Tussen uitzonderingen met uitzondering van gecontroleerde uitzondering
Gekontroleerde uitzondering versus Runtime Exception
Uitzonderingen zijn een speciaal type gebeurtenissen, die de normale programmastroom kunnen storen. De naam uitzondering komt van "uitzonderlijke gebeurtenis". Een uitzondering werpt het proces om een uitzonderingsobject te creëren en af te geven aan het runtime-systeem. Wanneer het runtime-systeem het uitzonderingsobject ontvangt, zal het proberen iemand te vinden om het binnen de call stack te verwerken door het in omgekeerde volgorde te doorbreken (waarin de methoden werden genoemd). Het runtime-systeem is succesvol als het een methode vindt met een uitzonderingsmanager. Exception Handler is een blok van code die officieel de genoemde uitzondering kan behandelen. Als het runtime-systeem een geschikte handler vindt, wordt het uitzonderingsobject doorgestuurd naar de handler. Dit heet de uitzondering te vangen. Echter, als de uitzondering niet kan worden behandeld, zal het programma beëindigen. In Java erven uitzonderingen van de Throwable class. Gecontroleerde uitzonderingen zijn uitzonderingen waarop de verwerking door de compiler wordt afgedwongen. Runtime uitzonderingen zijn een soort uitzonderingen, die niet door de compiler worden gecontroleerd.

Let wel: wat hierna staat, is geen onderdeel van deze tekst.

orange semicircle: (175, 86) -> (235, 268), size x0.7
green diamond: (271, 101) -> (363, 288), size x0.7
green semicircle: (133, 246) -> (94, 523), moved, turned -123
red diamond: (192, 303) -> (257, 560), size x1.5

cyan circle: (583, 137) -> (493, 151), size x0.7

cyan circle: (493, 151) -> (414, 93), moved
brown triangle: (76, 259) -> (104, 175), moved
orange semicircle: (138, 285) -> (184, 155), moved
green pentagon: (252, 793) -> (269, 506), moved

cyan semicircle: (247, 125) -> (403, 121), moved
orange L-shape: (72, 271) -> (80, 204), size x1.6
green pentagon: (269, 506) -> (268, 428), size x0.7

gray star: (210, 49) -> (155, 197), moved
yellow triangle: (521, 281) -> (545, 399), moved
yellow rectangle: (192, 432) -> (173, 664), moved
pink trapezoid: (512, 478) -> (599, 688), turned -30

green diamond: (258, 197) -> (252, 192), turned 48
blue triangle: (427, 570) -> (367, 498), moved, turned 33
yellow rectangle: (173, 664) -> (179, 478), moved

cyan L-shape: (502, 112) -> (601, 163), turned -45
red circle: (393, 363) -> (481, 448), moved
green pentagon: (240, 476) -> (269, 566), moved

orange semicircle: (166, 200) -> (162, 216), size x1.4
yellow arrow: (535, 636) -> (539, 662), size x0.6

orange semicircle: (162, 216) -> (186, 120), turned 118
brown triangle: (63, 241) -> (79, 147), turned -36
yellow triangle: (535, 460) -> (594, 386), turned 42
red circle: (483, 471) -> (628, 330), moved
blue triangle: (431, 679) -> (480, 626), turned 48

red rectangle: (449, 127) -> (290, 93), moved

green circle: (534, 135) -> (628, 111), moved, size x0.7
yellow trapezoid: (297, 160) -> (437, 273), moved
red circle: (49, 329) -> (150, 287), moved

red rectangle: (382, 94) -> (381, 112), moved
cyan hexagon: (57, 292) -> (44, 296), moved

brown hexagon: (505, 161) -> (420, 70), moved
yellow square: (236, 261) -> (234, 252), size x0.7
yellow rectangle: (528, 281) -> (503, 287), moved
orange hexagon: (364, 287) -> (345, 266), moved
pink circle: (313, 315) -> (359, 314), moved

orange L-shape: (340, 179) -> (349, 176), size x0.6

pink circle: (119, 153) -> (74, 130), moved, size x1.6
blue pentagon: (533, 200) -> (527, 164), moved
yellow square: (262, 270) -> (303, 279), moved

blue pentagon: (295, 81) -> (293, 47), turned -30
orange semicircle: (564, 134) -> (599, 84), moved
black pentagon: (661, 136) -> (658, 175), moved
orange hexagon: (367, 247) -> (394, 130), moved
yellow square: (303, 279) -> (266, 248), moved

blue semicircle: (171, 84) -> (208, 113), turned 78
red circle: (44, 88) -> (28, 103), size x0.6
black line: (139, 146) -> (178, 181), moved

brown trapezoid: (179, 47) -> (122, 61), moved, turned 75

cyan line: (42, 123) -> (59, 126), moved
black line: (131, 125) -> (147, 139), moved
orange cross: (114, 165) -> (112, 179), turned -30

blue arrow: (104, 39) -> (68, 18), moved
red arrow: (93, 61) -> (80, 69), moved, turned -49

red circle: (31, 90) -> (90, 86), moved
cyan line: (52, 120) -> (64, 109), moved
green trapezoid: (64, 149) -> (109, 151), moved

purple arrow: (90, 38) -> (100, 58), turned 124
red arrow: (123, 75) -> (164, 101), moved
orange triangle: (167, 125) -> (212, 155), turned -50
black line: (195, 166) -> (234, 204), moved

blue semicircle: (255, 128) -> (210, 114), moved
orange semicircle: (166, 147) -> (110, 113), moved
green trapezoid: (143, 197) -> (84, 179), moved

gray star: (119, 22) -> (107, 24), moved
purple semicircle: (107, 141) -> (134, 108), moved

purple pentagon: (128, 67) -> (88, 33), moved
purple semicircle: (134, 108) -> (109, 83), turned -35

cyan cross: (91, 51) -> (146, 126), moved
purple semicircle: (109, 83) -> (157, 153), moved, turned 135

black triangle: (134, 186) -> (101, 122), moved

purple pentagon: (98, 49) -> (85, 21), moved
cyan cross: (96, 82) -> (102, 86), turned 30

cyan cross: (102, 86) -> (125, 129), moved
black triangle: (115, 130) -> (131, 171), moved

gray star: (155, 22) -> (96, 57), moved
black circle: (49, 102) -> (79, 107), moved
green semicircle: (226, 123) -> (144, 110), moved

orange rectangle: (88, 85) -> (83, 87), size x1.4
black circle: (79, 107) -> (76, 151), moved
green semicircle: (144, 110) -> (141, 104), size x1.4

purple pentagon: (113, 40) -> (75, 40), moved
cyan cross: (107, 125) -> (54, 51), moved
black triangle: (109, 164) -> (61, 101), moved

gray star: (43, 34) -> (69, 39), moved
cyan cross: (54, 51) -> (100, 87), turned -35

Wat is een gecontroleerde uitzondering?
Gekontroleerde uitzonderingen zijn ofwel objecten van de klas java. Lang. uitzondering of zijn subklassen (behalve de java. lang. RuntimeException en zijn subklassen). Gecontroleerde uitzonderingen worden "gecontroleerd" op compileertijd. Dat betekent dat de programmeur deze uitzonderingen moet opvangen of gooien, anders zou de compile klagen (wat een compiler fout veroorzaakt). Om deze reden zijn veel gecontroleerde uitzonderingen zeer bekend voor programmeurs. Bijvoorbeeld, de IOException en zijn subklassen zijn uitzonderingen gecontroleerd, en wanneer de programmeur zich bezighoudt met het openen of wijzigen van een bestand, controleert de compiler om ervoor te zorgen dat alle mogelijke IOExcepties door de programmeur worden verzorgd.
Wat is een Runtime Exception?
Runtime-uitzonderingen bestaan uit java. Lang. RuntimeException en al zijn subklassen. Theoretisch gezien dienen ze hetzelfde doel als gecontroleerde uitzonderingen, en kunnen ze worden gegooid of behandeld als gecontroleerde uitzondering, maar de verwerking ervan wordt niet door de compiler afgedwongen. Daarom, Runtime uitzonderingen behoren tot de familie van ongemarkeerde uitzonderingen. NullPointerException, NumberFormatEception, ClassCastException en ArrayIndexOutOfBoundsException zijn gemeenschappelijke runtime uitzonderingen in Java.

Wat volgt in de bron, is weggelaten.